There's assumptions which do not work from my perspective. For one, if mathematics is formed from our sense impressions and inferences as I suggest, then Dick is obtaining his mental model from the same traditional source as science (sense impressions and inferences). Although, his mental model purposely excludes any information which is not pertinent to mathematics. For example, Dick's model cannot utilize experimental results since mathematics is not an experimental field (well, that's not entirely true, but for our purposes he doesn't rely on experiment). This is problematical since this throws out a great deal of information of the world. Hence, if there is something major about the Universe that can only be known from experiment (e.g., physical constants, etc), then Dick's model ignores it.

Another weakness is that we have no way of validating the identity of his variables with physical concepts since he has no new predictions about which to speak of. He matches current physics as he probably knew as a grad student, but much of the physics since is not part of his statement that 'much of physics is a tautology'. Our only means to validate his defined concepts is to confirm that he arrives at much of physics. But, this is not helpful since we know that one can reconstruct known laws and equations of physics simply by manipulating the model.

Starting at the level of math and defining concepts is fine as a game, but when actually trying to form a better understanding of the Universe and the laws of physics we think 'work' for that Universe, then we can't rely on methods which only validate what we already know. We need scientific models that give us new predictions so that we can validate the model. It is a known problem within the philosophy of science where theories are modified to explain contradictory data. If pressed far enough, one can keep an existing model indefinitely (even though it is wrong) simply because the theory can be modified over and over to explain all the inconsistencies that occur over time. At some point enough is enough and the model must be overturned completely.

In Dick's case this could never happen. There can never be a point to where the model is overturned because its only justification for being right is what we already know (Dirac's equation, Schrodinger's equation, etc). At no point can the model be shown to be false. If we cite that more and more physics has been learned that his model says nothing about (e.g., QED, QCD, etc), then this means nothing to the model.

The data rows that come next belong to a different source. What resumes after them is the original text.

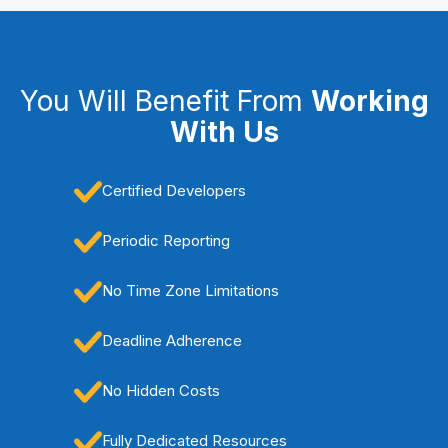
You Will Benefit From
Working
With Us
Certified Developers
Periodic Reporting
No Time Zone Limitations
Deadline Adherence
No Hidden Costs
Fully Dedicated Resources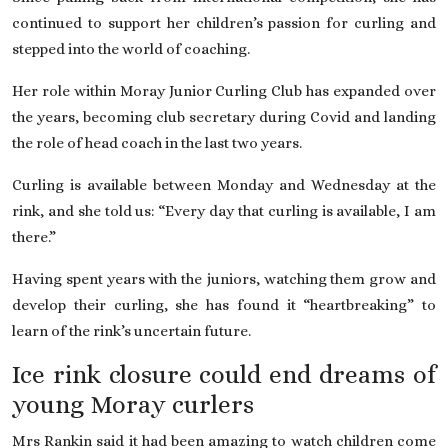
continued to support her children’s passion for curling and
stepped into the world of coaching.
Her role within Moray Junior Curling Club has expanded over
the years, becoming club secretary during Covid and landing
the role of head coach in the last two years.
Curling is available between Monday and Wednesday at the
rink, and she told us: “Every day that curling is available, I am
there.”
Having spent years with the juniors, watching them grow and
develop their curling, she has found it “heartbreaking” to
learn of the rink’s uncertain future.
Ice rink closure could end dreams of
young Moray curlers
Mrs Rankin said it had been amazing to watch children come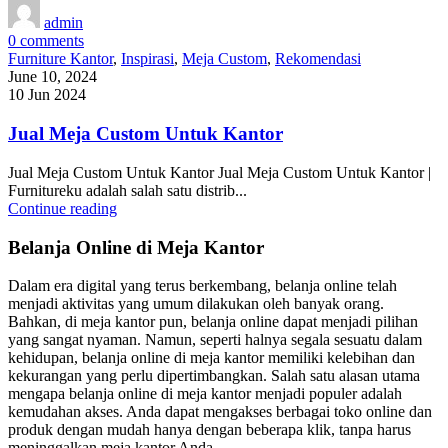
admin
0
comments
Furniture Kantor
,
Inspirasi
,
Meja Custom
,
Rekomendasi
June 10, 2024
10 Jun 2024
Jual Meja Custom Untuk Kantor
Jual Meja Custom Untuk Kantor Jual Meja Custom Untuk Kantor |
Furnitureku adalah salah satu distrib...
Continue reading
Belanja Online di Meja Kantor
Dalam era digital yang terus berkembang, belanja online telah
menjadi aktivitas yang umum dilakukan oleh banyak orang.
Bahkan, di meja kantor pun, belanja online dapat menjadi pilihan
yang sangat nyaman. Namun, seperti halnya segala sesuatu dalam
kehidupan, belanja online di meja kantor memiliki kelebihan dan
kekurangan yang perlu dipertimbangkan. Salah satu alasan utama
mengapa belanja online di meja kantor menjadi populer adalah
kemudahan akses. Anda dapat mengakses berbagai toko online dan
produk dengan mudah hanya dengan beberapa klik, tanpa harus
meninggalkan meja kantor Anda.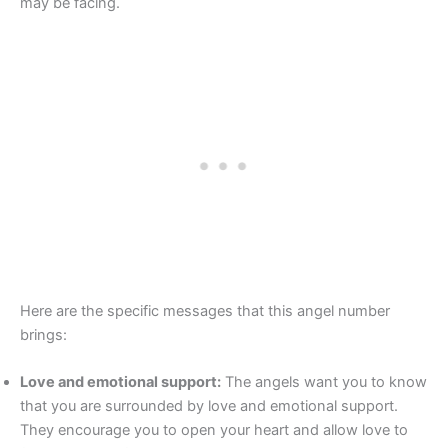
may be facing.
Here are the specific messages that this angel number
brings:
Love and emotional support:
The angels want you to know
that you are surrounded by love and emotional support.
They encourage you to open your heart and allow love to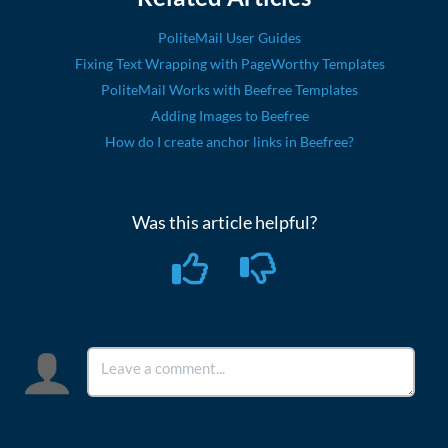
PoliteMail User Guides
Fixing Text Wrapping with PageWorthy Templates
PoliteMail Works with Beefree Templates
Adding Images to Beefree
How do I create anchor links in Beefree?
Was this article helpful?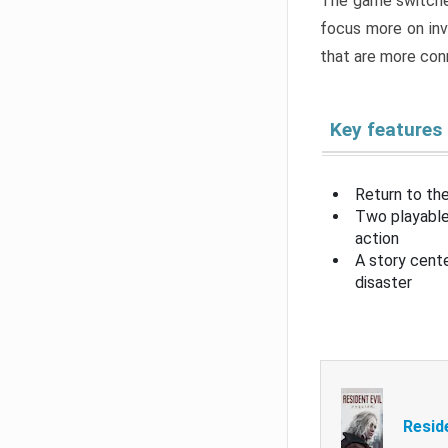
The game switche
focus more on inv
that are more con
Key features
Return to the
Two playable
action
A story cent
disaster
Resid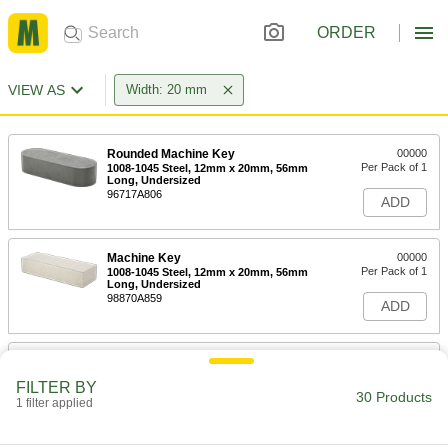
ORDER
VIEW AS
Width: 20 mm
Rounded Machine Key
00000
Per Pack of 1
1008-1045 Steel, 12mm x 20mm, 56mm
Long, Undersized
96717A806
ADD
Machine Key
00000
Per Pack of 1
1008-1045 Steel, 12mm x 20mm, 56mm
Long, Undersized
98870A859
ADD
Rounded Machine Key
000000
Per Pack of 1
1008-1045 Steel, 12mm x 20mm, 63mm
FILTER BY
Long, Undersized
30 Products
1 filter applied
96717A818
ADD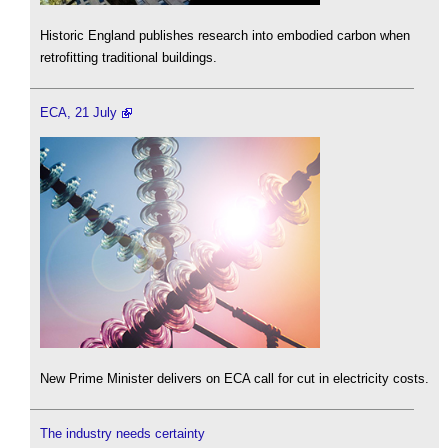
Historic England publishes research into embodied carbon when
retrofitting traditional buildings.
ECA, 21 July
New Prime Minister delivers on ECA call for cut in electricity costs.
The industry needs certainty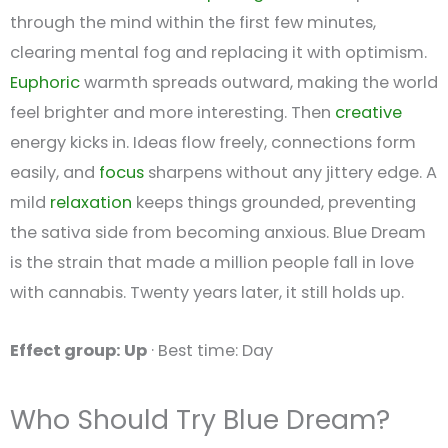
through the mind within the first few minutes,
clearing mental fog and replacing it with optimism.
Euphoric
warmth spreads outward, making the world
feel brighter and more interesting. Then
creative
energy kicks in. Ideas flow freely, connections form
easily, and
focus
sharpens without any jittery edge. A
mild
relaxation
keeps things grounded, preventing
the sativa side from becoming anxious. Blue Dream
is the strain that made a million people fall in love
with cannabis. Twenty years later, it still holds up.
Effect group: Up
· Best time: Day
Who Should Try Blue Dream?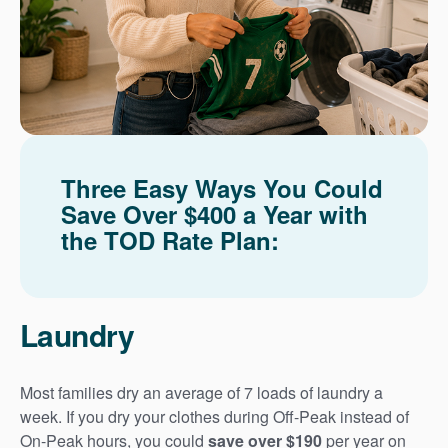
Three Easy Ways You Could
Save Over $400 a Year with
the TOD Rate Plan:
Laundry
Most families dry an average of 7 loads of laundry a
week. If you dry your clothes during Off-Peak instead of
On-Peak hours, you could
save over $190
per year on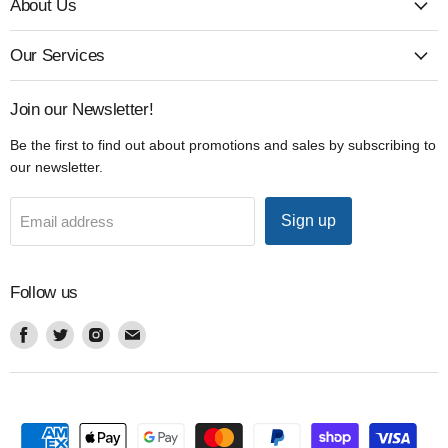
About Us
Our Services
Join our Newsletter!
Be the first to find out about promotions and sales by subscribing to
our newsletter.
Sign up
Email address
Follow us
Find
Find
Find
Find
us
us
us
us
on
on
on
on
Facebook
Twitter
Instagram
Email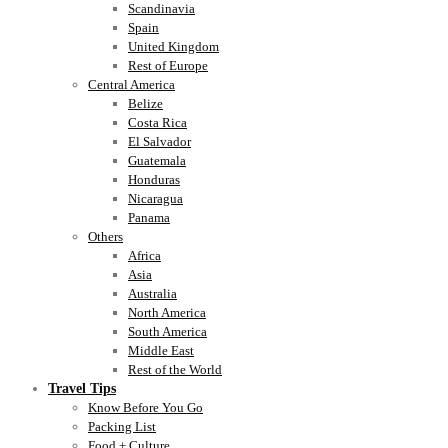
Scandinavia
Spain
United Kingdom
Rest of Europe
Central America
Belize
Costa Rica
El Salvador
Guatemala
Honduras
Nicaragua
Panama
Others
Africa
Asia
Australia
North America
South America
Middle East
Rest of the World
Travel Tips
Know Before You Go
Packing List
Food + Culture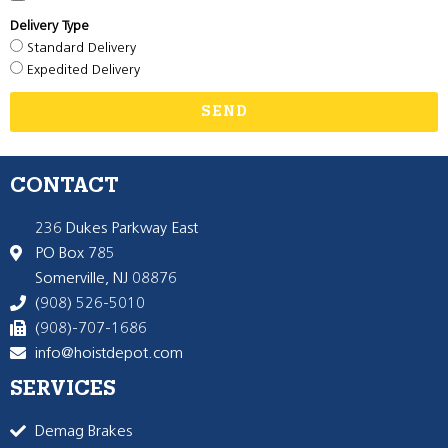
Delivery Type
Standard Delivery
Expedited Delivery
SEND
CONTACT
236 Dukes Parkway East
PO Box 785
Somerville, NJ 08876
(908) 526-5010
(908)-707-1686
info@hoistdepot.com
SERVICES
Demag Brakes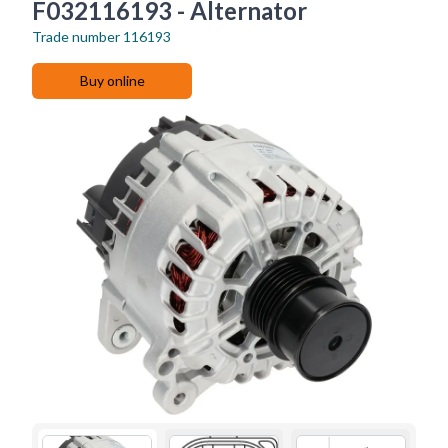
F032116193 - Alternator
Trade number
116193
Buy online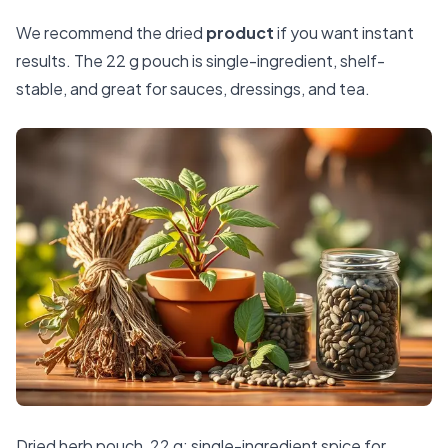
We recommend the dried
product
if you want instant
results. The 22 g pouch is single-ingredient, shelf-
stable, and great for sauces, dressings, and tea.
Dried herb pouch, 22 g: single-ingredient spice for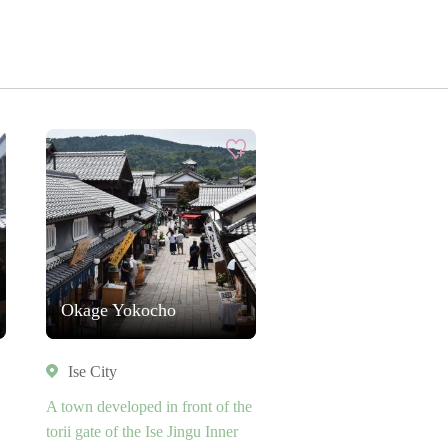
Okage Yokocho
Ise City
A town developed in front of the
torii gate of the Ise Jingu Inner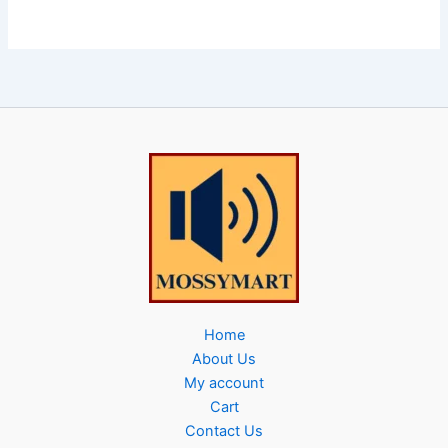
Home
About Us
My account
Cart
Contact Us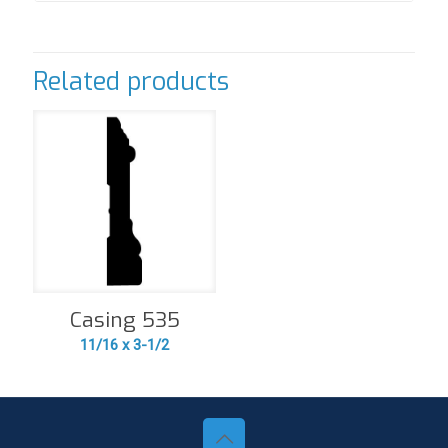
Related products
Casing 535
11/16 x 3-1/2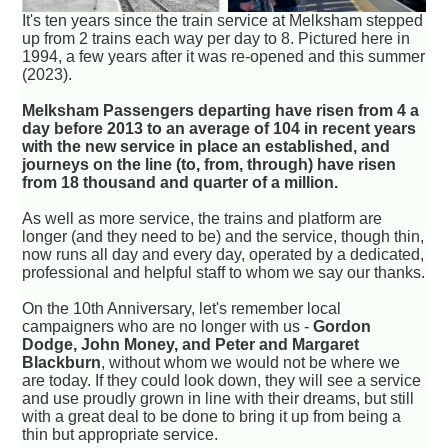
It's ten years since the train service at Melksham stepped
up from 2 trains each way per day to 8. Pictured here in
1994, a few years after it was re-opened and this summer
(2023).
Melksham Passengers departing have risen from 4 a
day before 2013 to an average of 104 in recent years
with the new service in place an established, and
journeys on the line (to, from, through) have risen
from 18 thousand and quarter of a million.
As well as more service, the trains and platform are
longer (and they need to be) and the service, though thin,
now runs all day and every day, operated by a dedicated,
professional and helpful staff to whom we say our thanks.
On the 10th Anniversary, let's remember local
campaigners who are no longer with us -
Gordon
Dodge, John Money, and Peter and Margaret
Blackburn
, without whom we would not be where we
are today. If they could look down, they will see a service
and use proudly grown in line with their dreams, but still
with a great deal to be done to bring it up from being a
thin but appropriate service.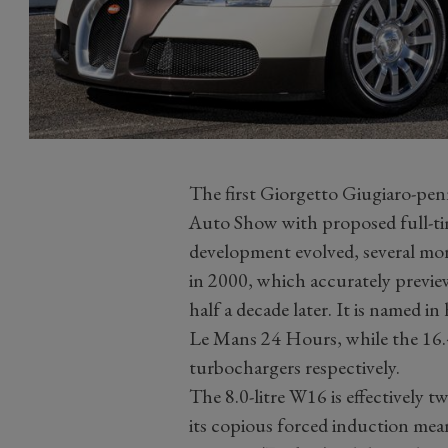
The first Giorgetto Giugiaro-pe
Auto Show with proposed full-ti
development evolved, several mor
in 2000, which accurately previ
half a decade later. It is named
Le Mans 24 Hours, while the 16.4
turbochargers respectively.
The 8.0-litre W16 is effectively
its copious forced induction mean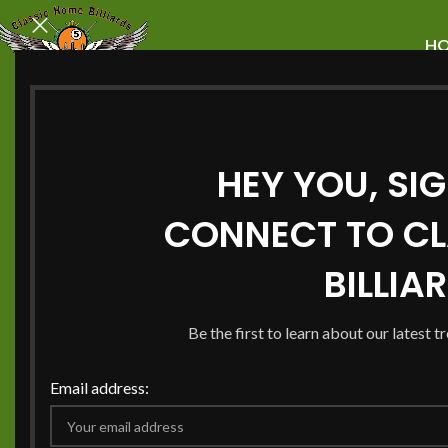
H
HEY YOU, SI
Enhance Your G
CONNECT TO CL
Room with Pool 
BILLIA
Charlotte NC
Be the first to learn about our latest t
Email address:
Do you want to make the best game room in your Charl
pool table can be the main attraction. It brings your frie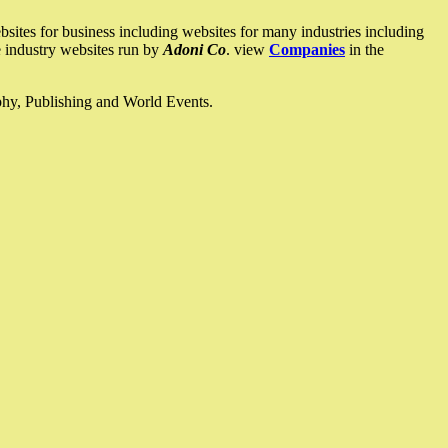
ites for business including websites for many industries including
he industry websites run by
Adoni Co
. view
Companies
in the
ophy, Publishing and World Events.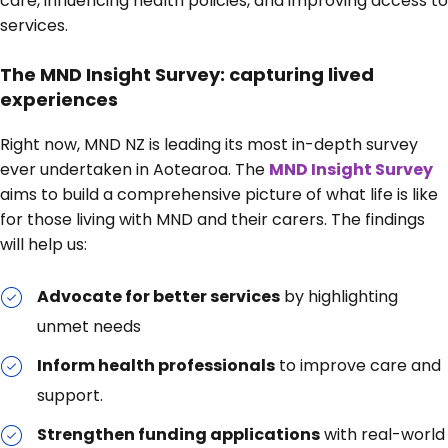
care, influencing health policies, and improving access to
services.
The MND Insight Survey: capturing lived
experiences
Right now, MND NZ is leading its most in-depth survey
ever undertaken in Aotearoa. The
MND Insight Survey
aims to build a comprehensive picture of what life is like
for those living with MND and their carers. The findings
will help us:
Advocate for better services
by highlighting
unmet needs
Inform health professionals
to improve care and
support.
Strengthen funding applications
with real-world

Yet, another problem, is that the whole issue of the universe simply being mathematical is not even addressed by Dick. What if Schrodinger's equation, Dirac's equation, etc is all the case simply because the universe must conform to mathematical principles and equations? In such case Dick should be credited with helping to show that 'math rules', but this isn't what Dick wants to say. He doesn't want math to rule, rather he wants to say that our laws of the universe are mostly tautological (i.e., true because of our own definitions). This isn't the same as saying that 'math rules'. Rather, it is saying that 'we rule' since we make the definitions what they are. He really has never shown to me that this is the cause for the Universe conforming to some fundamental equation.